* [Assignment]:
Answer with the number of lines in the listing below that contain the word "screenshot", and nothing else.

* [Source information]:
Start of Block

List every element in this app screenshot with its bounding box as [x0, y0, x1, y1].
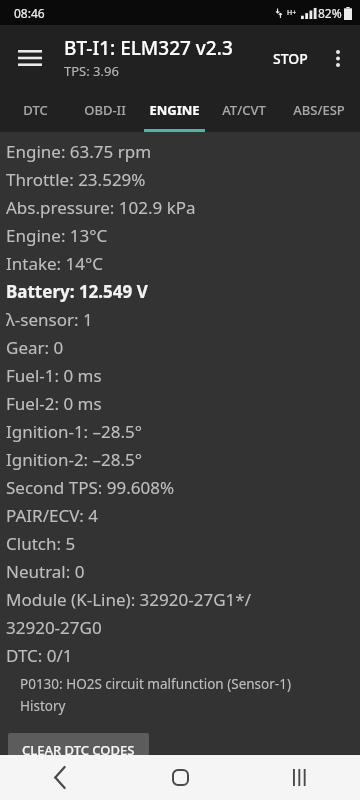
staticText: CLEAR DTC CODES [22, 741, 135, 755]
staticText: STOP [273, 49, 308, 68]
button[interactable]: AT/CVT [209, 90, 278, 132]
button[interactable]: CLEAR DTC CODES [8, 733, 149, 755]
staticText: 32920-27G0 [6, 616, 102, 639]
staticText: PAIR/ECV: 4 [6, 504, 99, 527]
button[interactable]: Module (K-Line): 32920-27G1*/ [0, 585, 360, 613]
button[interactable]: λ-sensor: 1 [0, 305, 360, 333]
staticText: H+ [287, 8, 297, 18]
staticText: DTC [23, 101, 48, 119]
staticText: Fuel-2: 0 ms [6, 392, 102, 415]
staticText: 08:46 [14, 5, 45, 21]
button[interactable]: Fuel-2: 0 ms [0, 389, 360, 417]
staticText: Engine: 63.75 rpm [6, 140, 152, 163]
staticText: Module (K-Line): 32920-27G1*/ [6, 588, 251, 611]
staticText: Engine: 13°C [6, 224, 108, 247]
button[interactable]: OBD-II [70, 90, 140, 132]
button[interactable]: Ignition-2: –28.5° [0, 445, 360, 473]
button[interactable]: Fuel-1: 0 ms [0, 361, 360, 389]
button[interactable]: STOP [265, 34, 316, 82]
staticText: Neutral: 0 [6, 560, 85, 583]
staticText: Abs.pressure: 102.9 kPa [6, 196, 196, 219]
button[interactable]: Home [120, 755, 240, 800]
button[interactable]: P0130: HO2S circuit malfunction (Sensor-… [0, 675, 360, 715]
button[interactable]: ABS/ESP [278, 90, 360, 132]
button[interactable]: Engine: 63.75 rpm [0, 137, 360, 165]
staticText: Throttle: 23.529% [6, 168, 146, 191]
button[interactable]: Intake: 14°C [0, 249, 360, 277]
button[interactable]: DTC: 0/1 [0, 641, 360, 669]
button[interactable]: Recent apps [240, 755, 360, 800]
staticText: Clutch: 5 [6, 532, 76, 555]
staticText: BT-I1: ELM327 v2.3 [64, 35, 233, 61]
button[interactable]: Battery: 12.549 V [0, 277, 360, 305]
button[interactable]: Neutral: 0 [0, 557, 360, 585]
button[interactable]: Abs.pressure: 102.9 kPa [0, 193, 360, 221]
staticText: Ignition-1: –28.5° [6, 420, 143, 443]
button[interactable]: 32920-27G0 [0, 613, 360, 641]
button[interactable]: More options [316, 36, 360, 80]
staticText: AT/CVT [222, 101, 266, 119]
staticText: Second TPS: 99.608% [6, 476, 175, 499]
button[interactable]: PAIR/ECV: 4 [0, 501, 360, 529]
button[interactable]: ENGINE [140, 90, 209, 132]
staticText: DTC: 0/1 [6, 644, 73, 667]
staticText: Gear: 0 [6, 336, 64, 359]
button[interactable]: Throttle: 23.529% [0, 165, 360, 193]
staticText: 82% [318, 5, 342, 21]
staticText: TPS: 3.96 [64, 62, 119, 80]
staticText: λ-sensor: 1 [6, 308, 93, 331]
button[interactable]: DTC [0, 90, 70, 132]
staticText: History [20, 697, 66, 715]
button[interactable]: Clutch: 5 [0, 529, 360, 557]
button[interactable]: Engine: 13°C [0, 221, 360, 249]
staticText: Fuel-1: 0 ms [6, 364, 102, 387]
button[interactable]: Gear: 0 [0, 333, 360, 361]
staticText: P0130: HO2S circuit malfunction (Sensor-… [20, 675, 291, 693]
staticText: ENGINE [149, 101, 200, 119]
button[interactable]: Open navigation menu [6, 34, 54, 82]
staticText: ABS/ESP [293, 101, 345, 119]
button[interactable]: Ignition-1: –28.5° [0, 417, 360, 445]
staticText: Ignition-2: –28.5° [6, 448, 143, 471]
button[interactable]: Second TPS: 99.608% [0, 473, 360, 501]
button[interactable]: Back [0, 755, 120, 800]
staticText: Intake: 14°C [6, 252, 104, 275]
staticText: Battery: 12.549 V [6, 280, 148, 303]
staticText: OBD-II [84, 101, 126, 119]
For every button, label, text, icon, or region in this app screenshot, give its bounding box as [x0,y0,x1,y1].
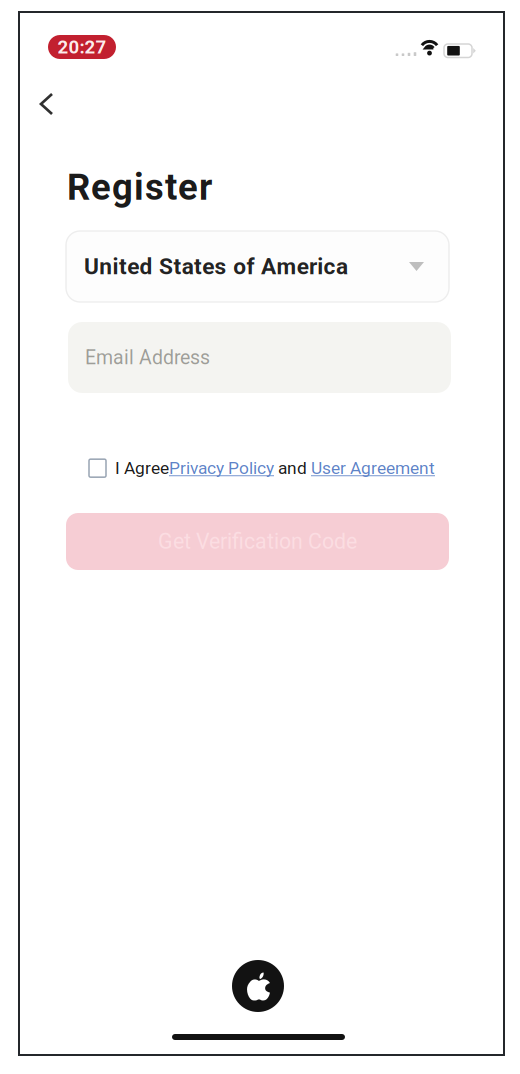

End of Block

* [Response]:
2